Lacrime non ce n’è mai abbastanza quando vien su la scoglionatura

Oggi si vuole parlare dell’ennesima, folle e disperatissima mania del sottoscritto lestoscrivente, il gigantesco Pier Vittorio Tondelli e il suo sconvolgente libro d’esordio: Altri libertini.
Come Andrea Pazienza, di cui abbiamo questionato sette giorni or sono, pure Tondelli proviene da quel gruppetto di artisti formatisi in quel meraviglioso ed esplosivo magma culturale della Bologna del movimento ’77.
Emiliano, di Correggio, provincia di Reggio Emilia per la precisione, Tondelli sempre come il Paz di cui sopra se ne andò presto, prestissimo, nel 1991, ad appena trentasei anni, portato via dall’AIDS.
Eppure, in questo tempo brevissimo, Tondelli riuscì non tanto a darci semplicemente bei romanzi e bei racconti, quanto a rivoluzionare la scrittura.
Tondelli, non raro ma unico, è riuscito ad aggiornare il flusso di coscienza e il monologo interiore alla frenesia degli anni ’80 e della nostra società contemporanea in genere.
Cantore della provincia, della disperazione stinta di quei paesi e di quelle strade dove non accade mai nulla, dello smarrimento cosmico degli anni ’80, dell’emarginazione e della diversità, con Altri libertini, sequestrato appena uscito per oscenità, ha sconvolto chiunque.
Trattasi, Altri libertini appunto, di una raccolta di sei racconti lunghi. Sei racconti “roventi” nel senso più pieno del termine, strettamente connessi tra di loro per ambientazione (sempre l’Emilia, una maledetta Emilia che qui diventa emblema universale d’un inferno postmoderno di provincia), tematiche e rivoluzione stilistica.

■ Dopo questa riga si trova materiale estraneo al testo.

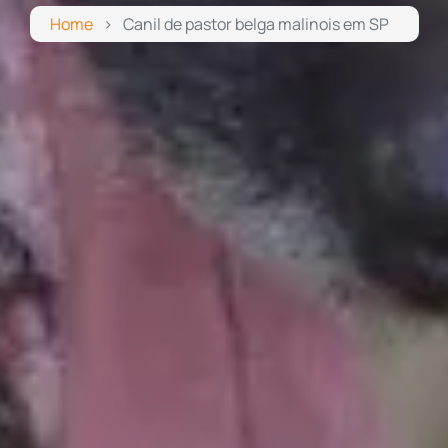
Home
Canil de pastor belga malinois em SP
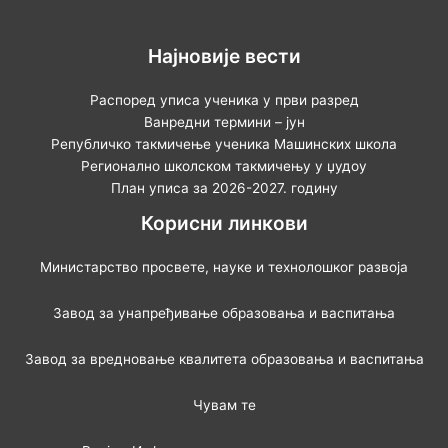
Најновије вести
Распоред уписа ученика у први разред
Ванредни термини – јун
Републичко такмичење ученика Машинских школа
Регионално школском такмичењу у џудоу
План уписа за 2026-2027. годину
Корисни линкови
Министарство просвете, науке и технолошког развоја
Завод за унапређивање образовања и васпитања
Завод за вредновање квалитета образовања и васпитања
Чувам те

Il primo racconto, Postoristoro, è quasi neorealista. Ambientato in una stazione nelle stazioni notturne, ha per protagonisti prostitute, vagabondi, sbandati d’ogni sorta, tutti in attesa dell’avvento messianico d’uno spacciatore che li salvi da una “rota” collettiva e imminente. Una ricerca ossessiva e tragica di eroina (sottolineata dal ritmo ipnotico e travolgente – che non lo si può spiegare, ma si deve leggerlo per forza – della scrittura dell’autore) che si sposa meravigliosamente con la ricerca di affetto, di amore sincero, di cui ognuno di questi personaggi al limite, nella cornice nuda e agghiacciante della stazione di notte, sembra aver bisogno.
L’amore e l’odio, la poesia e la brutalità: è nello sposare i contrasti che Tondelli diventa narratore insuperabile.
La “ricerca”, qualunque essa sia, è il vero leit motiv del libro. Come nel racconto che dà il titolo al libro, dove giovani studenti migrano continuamente da una piazza all’altra, da una città all’altra in cerca d’amore. O come in Mimi e istrioni, dove nell’asfissiante Correggio un gruppo di ragazze, soprannominate in modo spregiativo “le splash”, con la creazione di una Radio Libera cercano la loro dimensione in un paese troppo piccolo per la loro ansia di vita.

Sono eroi, i personaggi di questo strano e indimenticabile libro. Eroi certo decaduti, bislacchi, picareschi. E, soprattutto, senza armatura. Almeno Don Chisciotte ad affrontare i mulini a vento ci andava corazzato. Loro no, sono soli e indifesi in un mondo spietato.

Un torrente linguistico di paratassi, neologismi e consapevoli sgrammaticure che trova il culmine nell’ultimo racconto, Autobahn, la migliore materializzazione dello spleen, dell’inquietudine contemporanea mai scritta.
Basta l’incipit per capirlo:

Lacrime, lacrime non ce n’è mai abbastanza quando vien su la scoglionatura… 

Altro non aggiungiamo.
Tranne che insistere ancora una volta e dirvi: LEGGETELO!
Lo trovate in qualsiasi libreria, nelle edizioni economiche Feltrinelli, prezzo 11 euro.